Elizabeth Clark had a nightmare. It was November 2016, the night before the election, and in her dream the world was cold, barren, post-apocalyptic. But even in the dream, something fragile pushed through the ash and fallout—seeds, green things, life. Clark, a composer, harpist, and Kingston resident, did what artists do when visited by vision: she made it into art. That dream became “Seeds Under Nuclear Winter: An Earth Opera,” an ever-evolving, multi-disciplinary spectacle that has unfolded across the Hudson Valley for the past five years. It will be performed on October 3 and 4 at 7:30pm at the Old Dutch Church in Kingston.
The “Earth Opera” is no tidy A-B-C narrative. It is closer to the way we dream—nonlinear, immersive, packed with imagery that feels simultaneously ancient and futuristic. Audiences are plunged into a world of sound and vision orchestrated for harp, strings, South American winds, horns (including a six-foot Carnyx dragon horn), piano, pipe organ, dulcimer, gongs, waterphones, and chimes. Choral voices rise, dancers move like spirits through smoke, Andean instruments echo alongside experimental electronics. The effect is ceremonial and uncanny, like stepping inside a collective unconscious where myth, politics, and poetry collide.
Since its 2021 debut at Rosendale’s Widow Jane Mine, “Seeds Under Nuclear Winter” has grown new roots each season. Past stagings have brought over 500 people underground into the mine’s echoing chambers; last year, Clark and her collaborators adapted the piece for the Old Dutch Church in Kingston, where the vaulted Gothic interior offered a different sort of resonance. The church becomes both sanctuary and stage, a space where light experiments, ritual movement, and ecstatic sound wash over the assembled.

This year marks a milestone: the release of the Earth Opera album, two years in the making. The record blends studio tracks laid down at ArtFarm in Accord with live recordings from the 2024 Old Dutch performances.
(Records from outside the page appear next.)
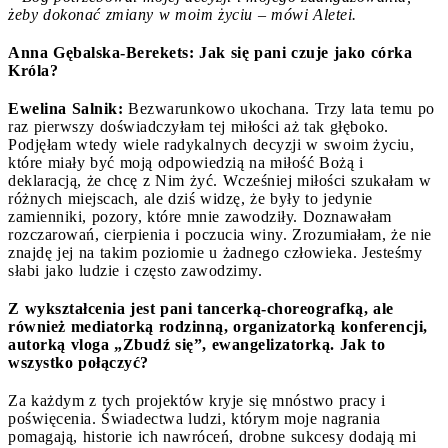
żeby dokonać zmiany w moim życiu – mówi Aletei.
Anna Gębalska-Berekets: Jak się pani czuje jako córka
Króla?
Ewelina Salnik:
Bezwarunkowo ukochana. Trzy lata temu po
raz pierwszy doświadczyłam tej miłości aż tak głęboko.
Podjęłam wtedy wiele radykalnych decyzji w swoim życiu,
które miały być moją odpowiedzią na miłość Bożą i
deklaracją, że chcę z Nim żyć. Wcześniej miłości szukałam w
różnych miejscach, ale dziś widzę, że były to jedynie
zamienniki, pozory, które mnie zawodziły. Doznawałam
rozczarowań, cierpienia i poczucia winy. Zrozumiałam, że nie
znajdę jej na takim poziomie u żadnego człowieka. Jesteśmy
słabi jako ludzie i często zawodzimy.
Z wykształcenia jest pani tancerką-choreografką, ale
również mediatorką rodzinną, organizatorką konferencji,
autorką vloga „Zbudź się”, ewangelizatorką. Jak to
wszystko połączyć?
Za każdym z tych projektów kryje się mnóstwo pracy i
poświęcenia. Świadectwa ludzi, którym moje nagrania
pomagają, historie ich nawróceń, drobne sukcesy dodają mi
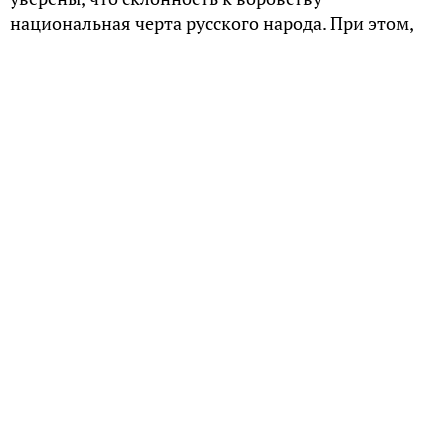
национальная черта русского народа. При этом,
если попытаться отыскать исторические корни
данного явления, то первые подобные факты
приходятся только на время существования
Российской империи. Так откуда же взялся миф о
традиционном русском воровстве?
Не запирали двери
Отчасти дошедшие до современности
древнерусские литературные памятники
относительно воровства и стяжательства никаких
сведений не оставили. Очевидно, что в языческие
времена таких проблем не было, и экономический
урон славянам наносили только вражеские
набеги.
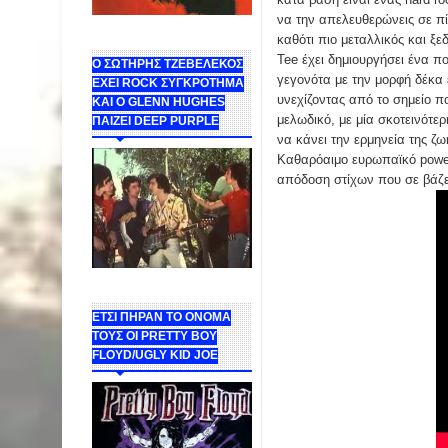
να την απελευθερώνεις σε πί
καθότι πιο μεταλλικός και ξε
Tee έχει δημιουργήσει ένα π
Ο ΣΩΤΗΡΗΣ ΤΖΕΒΕΛΕΚΟΣ
γεγονότα με την μορφή δέκα 
ΕΧΕΙ ROCK ΣΥΓΚΡΟΤΗΜΑ
υνεχίζοντας από το σημείο π
ΚΑΙ Ο GLENN HUGHES
μελωδικό, με μία σκοτεινότερ
ΠΑΙΖΕΙ DEEP PURPLE
να κάνει την ερμηνεία της ζω
Καθαρόαιμο ευρωπαϊκό power
απόδοση στίχων που σε βάζε
ΕΤΣΙ ΠΗΡΑΝ ΤΟ ΟΝΟΜΑ
ΤΟΥΣ ΟΙ PRETTY BOY
FLOYD/UGLY KID JOE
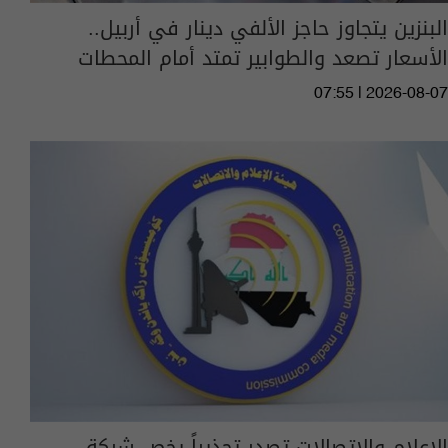
البنزين يتجاوز حاجز الألفي دينار في أربيل..
الأسعار تصعد والطوابير تمتد أمام المحطات
07:55 | 2026-08-07
الإعلام والاتصالات تصدر تحذيراً يخص شركة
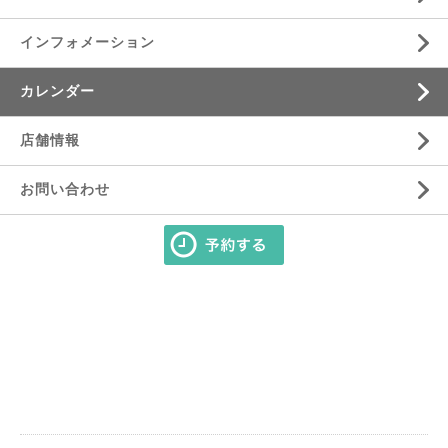
インフォメーション
カレンダー
店舗情報
お問い合わせ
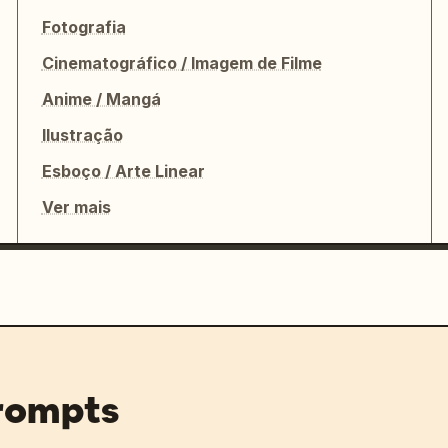
Fotografia
Cinematográfico / Imagem de Filme
Anime / Mangá
Ilustração
Esboço / Arte Linear
Ver mais
prompts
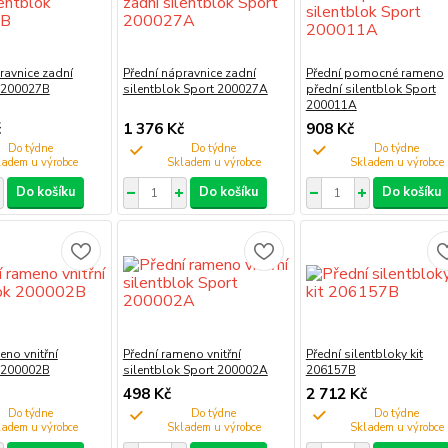
ravnice zadní
Přední nápravnice zadní
Přední pomocné rameno
k 200027B
silentblok Sport 200027A
přední silentblok Sport
200011A
č
1 376 Kč
908 Kč
Do týdne
Do týdne
Do týdne
Do košíku
Do košíku
Do košíku
eno vnitřní
Přední rameno vnitřní
Přední silentbloky kit
k 200002B
silentblok Sport 200002A
206157B
498 Kč
2 712 Kč
Do týdne
Do týdne
Do týdne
The October shows will double as an album release celebration and, Clark says, the last Hudson Valley presentation of the piece for the foreseeable future.
Part of what makes the “Earth Opera” remarkable is its scale of collaboration. Over 30 artists will join Clark for the 2025 performances, a roster that reflects the Hudson Valley’s artistic abundance: Andes Manta, Melora Creager of Rasputina, jazz legend Juma Sultan, Jaguar Mary X, performance artist Linda Mary Montano, and a small army of musicians, dancers, and light experimenters. Together they form what Clark calls the “Earth Opera Dance Army,” a shifting collective that embodies the piece’s spirit of communal creation.
Though rooted in dream and myth, “Seeds Under Nuclear Winter” cannot help but brush against the world we’re living in. Scenes skewer televangelists and narcissist dictators; choruses mourn ecological collapse. The title alone conjures nuclear dread. And yet the performance insists on beauty, rebirth, and interconnection. Seeds sprout, even in the bleakest soil. It is a work of art made for dark times, a reminder that community and creativity are themselves forms of survival.